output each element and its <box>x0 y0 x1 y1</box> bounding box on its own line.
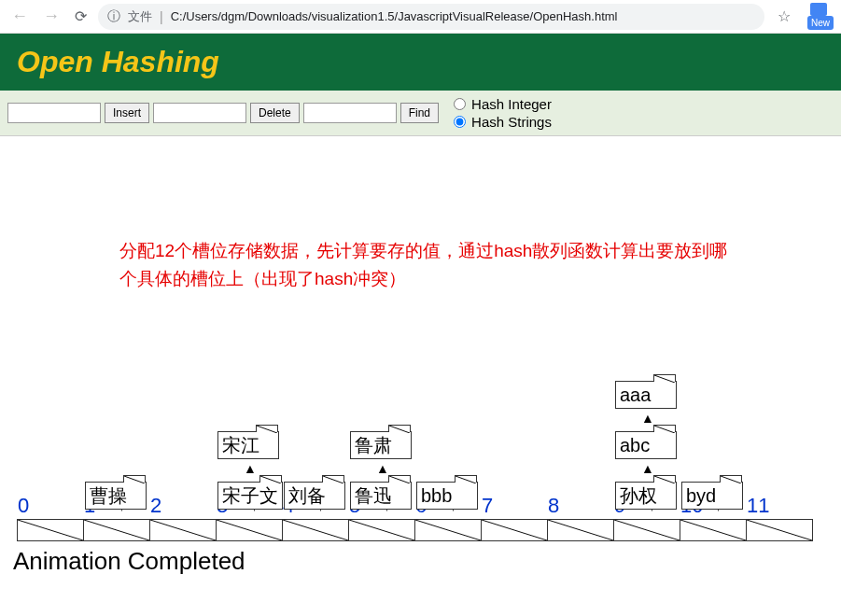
chain-link-arrow-icon: ▲ <box>244 461 257 476</box>
hash-slot: 7 <box>481 519 548 541</box>
hash-slot: 9↑ <box>613 519 680 541</box>
insert-input[interactable] <box>7 103 101 123</box>
url-separator: | <box>160 9 163 24</box>
node-value: 曹操 <box>90 485 127 506</box>
svg-line-6 <box>415 520 481 540</box>
svg-line-15 <box>323 476 343 483</box>
svg-line-9 <box>614 520 680 540</box>
node-null-cap <box>653 425 676 432</box>
hash-slot: 4↑ <box>282 519 349 541</box>
extension-icon <box>810 3 827 16</box>
chain-node: 鲁迅 <box>350 482 412 510</box>
chain-link-arrow-icon: ▲ <box>641 461 654 476</box>
chain-node: 宋子文 <box>217 482 283 510</box>
hash-slot: 11 <box>746 519 813 541</box>
svg-line-8 <box>548 520 613 540</box>
controls-bar: Insert Delete Find Hash Integer Hash Str… <box>0 91 841 136</box>
url-text: C:/Users/dgm/Downloads/visualization1.5/… <box>171 9 618 23</box>
node-null-cap <box>259 475 282 483</box>
svg-line-16 <box>389 476 410 483</box>
find-input[interactable] <box>303 103 397 123</box>
svg-line-1 <box>84 520 149 540</box>
find-button[interactable]: Find <box>400 103 439 123</box>
svg-line-7 <box>482 520 547 540</box>
node-value: 宋江 <box>222 435 259 455</box>
chain-node: 宋江 <box>217 431 279 459</box>
radio-integer-input[interactable] <box>454 98 466 110</box>
extension-badge[interactable]: New <box>804 3 834 30</box>
node-value: 刘备 <box>288 485 326 506</box>
hash-slot: 2 <box>149 519 217 541</box>
svg-line-22 <box>721 476 741 483</box>
svg-line-20 <box>654 426 675 433</box>
node-null-cap <box>388 475 411 483</box>
url-prefix: 文件 <box>128 8 152 25</box>
node-null-cap <box>455 475 477 483</box>
slot-index: 7 <box>482 494 493 518</box>
delete-button[interactable]: Delete <box>250 103 300 123</box>
back-button[interactable]: ← <box>7 7 32 26</box>
svg-line-18 <box>456 476 476 483</box>
node-value: byd <box>686 485 716 506</box>
svg-line-19 <box>654 476 675 483</box>
node-value: 宋子文 <box>222 485 278 506</box>
hash-slot: 5↑ <box>348 519 415 541</box>
chain-node: aaa <box>615 381 677 409</box>
radio-hash-strings[interactable]: Hash Strings <box>454 114 552 130</box>
slot-row: 01↑23↑4↑5↑6↑789↑10↑11 <box>17 519 812 541</box>
new-label: New <box>807 16 834 30</box>
slot-index: 8 <box>548 494 559 518</box>
hash-slot: 6↑ <box>414 519 482 541</box>
svg-line-17 <box>389 426 410 433</box>
hash-slot: 1↑ <box>83 519 150 541</box>
svg-line-4 <box>283 520 348 540</box>
node-null-cap <box>123 475 146 483</box>
chain-link-arrow-icon: ▲ <box>376 461 389 476</box>
chain-node: 鲁肃 <box>350 431 412 459</box>
annotation-text: 分配12个槽位存储数据，先计算要存的值，通过hash散列函数计算出要放到哪个具体… <box>119 237 736 294</box>
svg-line-2 <box>150 520 216 540</box>
radio-hash-integer[interactable]: Hash Integer <box>454 96 552 112</box>
chain-node: 刘备 <box>284 482 345 510</box>
node-null-cap <box>322 475 344 483</box>
insert-button[interactable]: Insert <box>105 103 149 123</box>
slot-index: 11 <box>747 494 769 518</box>
slot-index: 2 <box>150 494 161 518</box>
hash-slot: 10↑ <box>680 519 747 541</box>
status-text: Animation Completed <box>13 547 245 576</box>
node-value: 鲁肃 <box>355 435 392 455</box>
node-value: 孙权 <box>620 485 657 506</box>
node-value: aaa <box>620 385 651 405</box>
svg-line-12 <box>124 476 145 483</box>
info-icon: ⓘ <box>107 8 120 25</box>
chain-node: byd <box>681 482 743 510</box>
svg-line-3 <box>217 520 282 540</box>
hash-type-radio-group: Hash Integer Hash Strings <box>454 96 552 130</box>
node-null-cap <box>653 374 676 382</box>
chain-node: 曹操 <box>85 482 147 510</box>
svg-line-14 <box>257 426 277 433</box>
svg-line-0 <box>18 520 83 540</box>
radio-strings-input[interactable] <box>454 116 466 128</box>
reload-button[interactable]: ⟳ <box>71 7 91 25</box>
slot-index: 0 <box>18 494 29 518</box>
delete-input[interactable] <box>153 103 246 123</box>
chain-node: 孙权 <box>615 482 677 510</box>
node-null-cap <box>388 425 411 432</box>
chain-node: abc <box>615 431 677 459</box>
svg-line-13 <box>260 476 281 483</box>
forward-button[interactable]: → <box>39 7 63 26</box>
hash-slot: 3↑ <box>216 519 283 541</box>
url-bar[interactable]: ⓘ 文件 | C:/Users/dgm/Downloads/visualizat… <box>98 4 764 30</box>
radio-strings-label: Hash Strings <box>471 114 552 130</box>
svg-line-21 <box>654 375 675 383</box>
svg-line-11 <box>747 520 812 540</box>
chain-node: bbb <box>416 482 478 510</box>
visualization-area: 分配12个槽位存储数据，先计算要存的值，通过hash散列函数计算出要放到哪个具体… <box>0 136 841 616</box>
node-null-cap <box>653 475 676 483</box>
bookmark-star-icon[interactable]: ☆ <box>772 7 796 25</box>
page-title: Open Hashing <box>17 45 824 79</box>
hash-slot: 8 <box>547 519 614 541</box>
node-value: abc <box>620 435 650 455</box>
title-bar: Open Hashing <box>0 34 841 91</box>
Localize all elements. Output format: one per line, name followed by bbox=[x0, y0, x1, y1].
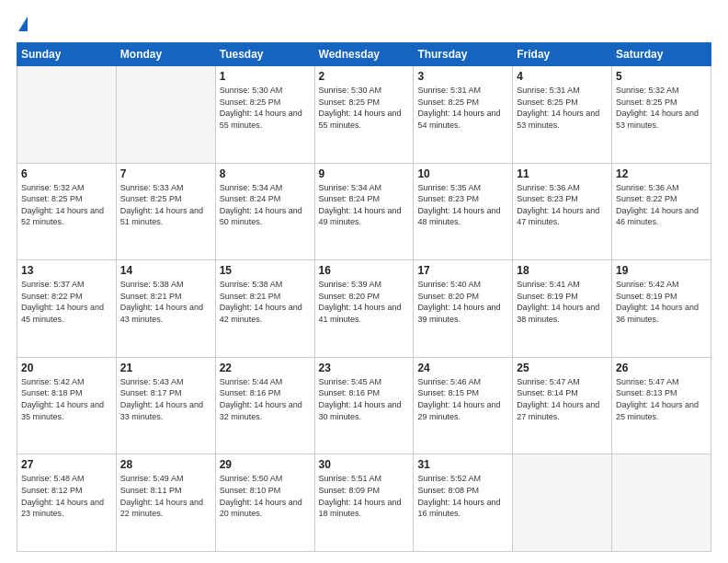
day-info: Sunrise: 5:50 AMSunset: 8:10 PMDaylight:… bbox=[220, 473, 311, 519]
day-info: Sunrise: 5:42 AMSunset: 8:18 PMDaylight:… bbox=[21, 376, 112, 422]
calendar-cell bbox=[513, 454, 612, 552]
day-info: Sunrise: 5:52 AMSunset: 8:08 PMDaylight:… bbox=[417, 473, 508, 519]
header bbox=[17, 17, 711, 33]
day-number: 30 bbox=[319, 458, 410, 471]
calendar-cell: 17Sunrise: 5:40 AMSunset: 8:20 PMDayligh… bbox=[414, 260, 513, 358]
day-info: Sunrise: 5:34 AMSunset: 8:24 PMDaylight:… bbox=[220, 182, 311, 228]
day-number: 23 bbox=[319, 362, 410, 374]
weekday-header-friday: Friday bbox=[513, 43, 612, 66]
weekday-header-tuesday: Tuesday bbox=[215, 43, 314, 66]
day-number: 29 bbox=[220, 458, 311, 471]
day-number: 26 bbox=[616, 362, 707, 374]
calendar-table: SundayMondayTuesdayWednesdayThursdayFrid… bbox=[17, 42, 711, 552]
day-number: 22 bbox=[220, 362, 311, 374]
calendar-cell: 22Sunrise: 5:44 AMSunset: 8:16 PMDayligh… bbox=[215, 357, 314, 454]
calendar-cell: 5Sunrise: 5:32 AMSunset: 8:25 PMDaylight… bbox=[612, 66, 711, 164]
day-info: Sunrise: 5:47 AMSunset: 8:13 PMDaylight:… bbox=[616, 376, 707, 422]
day-info: Sunrise: 5:32 AMSunset: 8:25 PMDaylight:… bbox=[21, 182, 112, 228]
calendar-cell: 18Sunrise: 5:41 AMSunset: 8:19 PMDayligh… bbox=[513, 260, 612, 358]
day-info: Sunrise: 5:36 AMSunset: 8:22 PMDaylight:… bbox=[616, 182, 707, 228]
day-number: 16 bbox=[319, 264, 410, 277]
day-number: 3 bbox=[417, 70, 508, 83]
day-number: 2 bbox=[319, 70, 410, 83]
day-info: Sunrise: 5:51 AMSunset: 8:09 PMDaylight:… bbox=[319, 473, 410, 519]
day-number: 5 bbox=[616, 70, 707, 83]
calendar-cell: 29Sunrise: 5:50 AMSunset: 8:10 PMDayligh… bbox=[215, 454, 314, 552]
day-number: 13 bbox=[21, 264, 112, 277]
calendar-cell: 27Sunrise: 5:48 AMSunset: 8:12 PMDayligh… bbox=[17, 454, 117, 552]
calendar-cell: 10Sunrise: 5:35 AMSunset: 8:23 PMDayligh… bbox=[414, 163, 513, 260]
calendar-cell: 11Sunrise: 5:36 AMSunset: 8:23 PMDayligh… bbox=[513, 163, 612, 260]
weekday-header-row: SundayMondayTuesdayWednesdayThursdayFrid… bbox=[17, 43, 711, 66]
day-info: Sunrise: 5:30 AMSunset: 8:25 PMDaylight:… bbox=[319, 85, 410, 131]
weekday-header-saturday: Saturday bbox=[612, 43, 711, 66]
calendar-cell: 4Sunrise: 5:31 AMSunset: 8:25 PMDaylight… bbox=[513, 66, 612, 164]
week-row-5: 27Sunrise: 5:48 AMSunset: 8:12 PMDayligh… bbox=[17, 454, 711, 552]
day-info: Sunrise: 5:45 AMSunset: 8:16 PMDaylight:… bbox=[319, 376, 410, 422]
day-number: 20 bbox=[21, 362, 112, 374]
calendar-cell: 1Sunrise: 5:30 AMSunset: 8:25 PMDaylight… bbox=[215, 66, 314, 164]
week-row-4: 20Sunrise: 5:42 AMSunset: 8:18 PMDayligh… bbox=[17, 357, 711, 454]
day-info: Sunrise: 5:33 AMSunset: 8:25 PMDaylight:… bbox=[120, 182, 211, 228]
day-number: 27 bbox=[21, 458, 112, 471]
day-info: Sunrise: 5:32 AMSunset: 8:25 PMDaylight:… bbox=[616, 85, 707, 131]
calendar-cell: 8Sunrise: 5:34 AMSunset: 8:24 PMDaylight… bbox=[215, 163, 314, 260]
day-info: Sunrise: 5:35 AMSunset: 8:23 PMDaylight:… bbox=[417, 182, 508, 228]
day-number: 28 bbox=[120, 458, 211, 471]
calendar-cell bbox=[116, 66, 215, 164]
page: SundayMondayTuesdayWednesdayThursdayFrid… bbox=[0, 0, 728, 563]
calendar-cell: 15Sunrise: 5:38 AMSunset: 8:21 PMDayligh… bbox=[215, 260, 314, 358]
calendar-cell: 16Sunrise: 5:39 AMSunset: 8:20 PMDayligh… bbox=[314, 260, 414, 358]
day-info: Sunrise: 5:31 AMSunset: 8:25 PMDaylight:… bbox=[417, 85, 508, 131]
day-number: 25 bbox=[517, 362, 608, 374]
day-number: 21 bbox=[120, 362, 211, 374]
day-number: 18 bbox=[517, 264, 608, 277]
logo-triangle-icon bbox=[18, 17, 28, 31]
calendar-cell: 21Sunrise: 5:43 AMSunset: 8:17 PMDayligh… bbox=[116, 357, 215, 454]
calendar-cell: 6Sunrise: 5:32 AMSunset: 8:25 PMDaylight… bbox=[17, 163, 117, 260]
calendar-cell: 25Sunrise: 5:47 AMSunset: 8:14 PMDayligh… bbox=[513, 357, 612, 454]
weekday-header-thursday: Thursday bbox=[414, 43, 513, 66]
day-number: 11 bbox=[517, 167, 608, 180]
calendar-cell: 2Sunrise: 5:30 AMSunset: 8:25 PMDaylight… bbox=[314, 66, 414, 164]
calendar-cell bbox=[17, 66, 117, 164]
day-info: Sunrise: 5:30 AMSunset: 8:25 PMDaylight:… bbox=[220, 85, 311, 131]
day-info: Sunrise: 5:38 AMSunset: 8:21 PMDaylight:… bbox=[120, 279, 211, 325]
weekday-header-sunday: Sunday bbox=[17, 43, 117, 66]
day-number: 6 bbox=[21, 167, 112, 180]
calendar-cell bbox=[612, 454, 711, 552]
calendar-cell: 24Sunrise: 5:46 AMSunset: 8:15 PMDayligh… bbox=[414, 357, 513, 454]
week-row-1: 1Sunrise: 5:30 AMSunset: 8:25 PMDaylight… bbox=[17, 66, 711, 164]
day-number: 15 bbox=[220, 264, 311, 277]
calendar-cell: 31Sunrise: 5:52 AMSunset: 8:08 PMDayligh… bbox=[414, 454, 513, 552]
calendar-cell: 13Sunrise: 5:37 AMSunset: 8:22 PMDayligh… bbox=[17, 260, 117, 358]
weekday-header-wednesday: Wednesday bbox=[314, 43, 414, 66]
weekday-header-monday: Monday bbox=[116, 43, 215, 66]
day-info: Sunrise: 5:46 AMSunset: 8:15 PMDaylight:… bbox=[417, 376, 508, 422]
calendar-cell: 19Sunrise: 5:42 AMSunset: 8:19 PMDayligh… bbox=[612, 260, 711, 358]
day-number: 7 bbox=[120, 167, 211, 180]
week-row-2: 6Sunrise: 5:32 AMSunset: 8:25 PMDaylight… bbox=[17, 163, 711, 260]
calendar-cell: 9Sunrise: 5:34 AMSunset: 8:24 PMDaylight… bbox=[314, 163, 414, 260]
day-info: Sunrise: 5:42 AMSunset: 8:19 PMDaylight:… bbox=[616, 279, 707, 325]
day-number: 10 bbox=[417, 167, 508, 180]
calendar-cell: 30Sunrise: 5:51 AMSunset: 8:09 PMDayligh… bbox=[314, 454, 414, 552]
day-info: Sunrise: 5:43 AMSunset: 8:17 PMDaylight:… bbox=[120, 376, 211, 422]
day-number: 12 bbox=[616, 167, 707, 180]
week-row-3: 13Sunrise: 5:37 AMSunset: 8:22 PMDayligh… bbox=[17, 260, 711, 358]
day-info: Sunrise: 5:41 AMSunset: 8:19 PMDaylight:… bbox=[517, 279, 608, 325]
day-info: Sunrise: 5:40 AMSunset: 8:20 PMDaylight:… bbox=[417, 279, 508, 325]
day-number: 9 bbox=[319, 167, 410, 180]
day-info: Sunrise: 5:31 AMSunset: 8:25 PMDaylight:… bbox=[517, 85, 608, 131]
day-info: Sunrise: 5:44 AMSunset: 8:16 PMDaylight:… bbox=[220, 376, 311, 422]
calendar-cell: 12Sunrise: 5:36 AMSunset: 8:22 PMDayligh… bbox=[612, 163, 711, 260]
calendar-cell: 3Sunrise: 5:31 AMSunset: 8:25 PMDaylight… bbox=[414, 66, 513, 164]
day-number: 8 bbox=[220, 167, 311, 180]
day-info: Sunrise: 5:48 AMSunset: 8:12 PMDaylight:… bbox=[21, 473, 112, 519]
day-number: 1 bbox=[220, 70, 311, 83]
calendar-cell: 14Sunrise: 5:38 AMSunset: 8:21 PMDayligh… bbox=[116, 260, 215, 358]
day-info: Sunrise: 5:37 AMSunset: 8:22 PMDaylight:… bbox=[21, 279, 112, 325]
day-info: Sunrise: 5:39 AMSunset: 8:20 PMDaylight:… bbox=[319, 279, 410, 325]
day-number: 4 bbox=[517, 70, 608, 83]
day-info: Sunrise: 5:34 AMSunset: 8:24 PMDaylight:… bbox=[319, 182, 410, 228]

★ ★ ★ ★ ★

WHAT THE TASK ASKS: Whichever lines of the data include the word "Downloads", pull them out.

ANSWER FOR THIS EXERCISE:
url-text: C:/Users/dgm/Downloads/visualization1.5/… <box>171 9 618 23</box>
url-bar[interactable]: ⓘ 文件 | C:/Users/dgm/Downloads/visualizat… <box>98 4 764 30</box>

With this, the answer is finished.